How Do You Calculate Rental Property Depreciation?

If you own property, you need to know about the guidelines for rental property depreciation when it comes time to file your taxes.

Whether you’re new to the rental business or you’ve owned and rented out property for years, it’s crucial to keep on top of the depreciation rules.

Read on to learn more about rental property depreciation and how you can calculate it so you’re always on top of your game.

Rental Property Depreciation Basics

When you’re filing taxes and adding deductions, the one for property depreciation works differently than other forms of deductions. The term depreciation refers to the process you use to deduct the cost of buying and then improving your property.

Instead of taking a single large deduction in the year you’ve purchased or improved your property, the process of depreciation distributes the deduction across its useful life. The IRS has very stringent rules regarding depreciation, so it’s crucial to understand how it works.

There are a few main requirements that the IRS will use for the depreciation of rental property. First, you must be the owner of the property. This applies even if you’re still paying for it, such as owing on a mortgage.

Second, you must use your property in your business, or as an income-producing property such as renting it out to tenants. The property that you own has what’s called a “determinable useful life.” This means it can wear out, become obsolete over time, or go down in value.

Finally, you can use rental property depreciation as long as your property is expected to last or be used for income for more than one year.

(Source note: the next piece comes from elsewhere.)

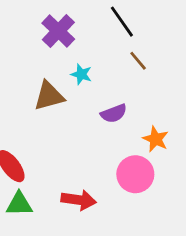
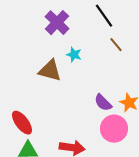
brown triangle: (49, 96) -> (50, 71), turned 30
purple semicircle: (114, 113) -> (103, 103), moved, turned 66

If your property is no longer being used for income, you cannot use it for depreciation purposes on your taxes.

Making Improvements

When you make major improvements to your rental property, the cost you incur can be deducted over time. These improvements can be anything from installing a new roof to adding a new HVAC system.

Make sure you check the current IRS guidelines to find out which improvements can be deducted for your rental property depreciation. Some items, such as landscaping, will not qualify since this is an improvement to the land and cannot be deducted on your taxes.

If you replace the entire roof of your property and use quality roofing materials, this can be deducted on your tax return. A roof replacement is a major component of your property, so it’s what the IRS considers a “capital improvement.”

To calculate the depreciation of a new roof, it’s usually depreciated over a recovery period of around 27.5 years. This depreciation is calculated using what’s called a straight-line method that uses a set number of years and divides it by the total cost of the improvement.

A new roof is just one example of something you can do to not only improve your rental property but also to deduct on your tax return each year. Make sure you keep all receipts in case you need them later to prove the cost to the IRS.

Good record-keeping is crucial when it comes to claiming costs for your rental property. Always talk to a professional tax accountant or attorney if you need help filing your taxes after making improvements.

How to Calculate Depreciation

For most of your deductions of improvements to the rental property you own, you’ll use the straight-line method. Currently, the IRS has the recovery period designated at 27.5 years.

So, how would you calculate this on your returns to determine what to deduct each year? First, you’ll need to subtract the value of the land from the actual cost of the building to get the building’s value.

Let’s say your land value is approximately $40,000 and your building cost you $100,000. You’d take $100,000 and subtract $40,000 from it, leaving you with a final building value of $60,000.

Next, you’ll need to divide the newly-calculated building value by 27.5, which will equal the yearly allowable depreciation deduction. This deduction is what you will use each year to claim on your taxes.

If your building value is $60,000, divide it by 27.5 to get a final number of $2,181. This is the amount you can claim each year for the depreciation of the building itself. It’s important to note that if you own a commercial building, the total number of years will be 39 instead of 27.5.

If you’re ever in doubt about how to correctly file your rental property depreciation, there are several calculators and articles online that can help you. You can also talk to a professional who understands the tax nuances involved with owning rental property.

Any improvements you make to your rental can give you a little more money in your pocket at tax time. Just make sure you’re using the correct, most recent calculations so you’re adhering to the IRS guidelines. Always keep records of anything you do to improve your property every year.

Making the Most of Your Rental Property

When it comes to getting more from your rental property, understanding how rental property depreciation works is crucial. This simple calculation will help you file your taxes accurately and give you the best return possible.

When in doubt, always consult the expertise of a CPA or your business tax accountant. They can walk you through the process and ensure that you’re doing everything correctly so you can get the most money back possible.